## Exercise instructions
The records below must be repeated exactly, but without their pictures.

╭──

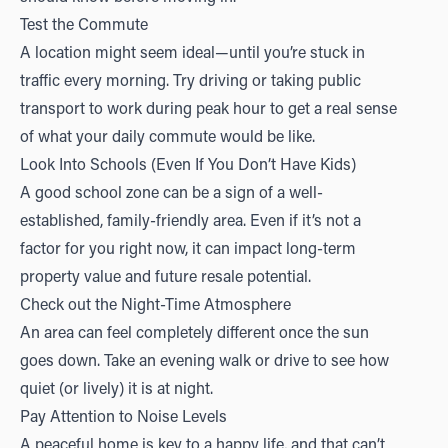
Test the Commute
A location might seem ideal—until you’re stuck in
traffic every morning. Try driving or taking public
transport to work during peak hour to get a real sense
of what your daily commute would be like.
Look Into Schools (Even If You Don’t Have Kids)
A good school zone can be a sign of a well-
established, family-friendly area. Even if it’s not a
factor for you right now, it can impact long-term
property value and future resale potential.
Check out the Night-Time Atmosphere
An area can feel completely different once the sun
goes down. Take an evening walk or drive to see how
quiet (or lively) it is at night.
Pay Attention to Noise Levels
A peaceful home is key to a happy life, and that can’t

╰──

## Written solution
Test the Commute
A location might seem ideal—until you’re stuck in
traffic every morning. Try driving or taking public
transport to work during peak hour to get a real sense
of what your daily commute would be like.
Look Into Schools (Even If You Don’t Have Kids)
A good school zone can be a sign of a well-
established, family-friendly area. Even if it’s not a
factor for you right now, it can impact long-term
property value and future resale potential.
Check out the Night-Time Atmosphere
An area can feel completely different once the sun
goes down. Take an evening walk or drive to see how
quiet (or lively) it is at night.
Pay Attention to Noise Levels
A peaceful home is key to a happy life, and that can’t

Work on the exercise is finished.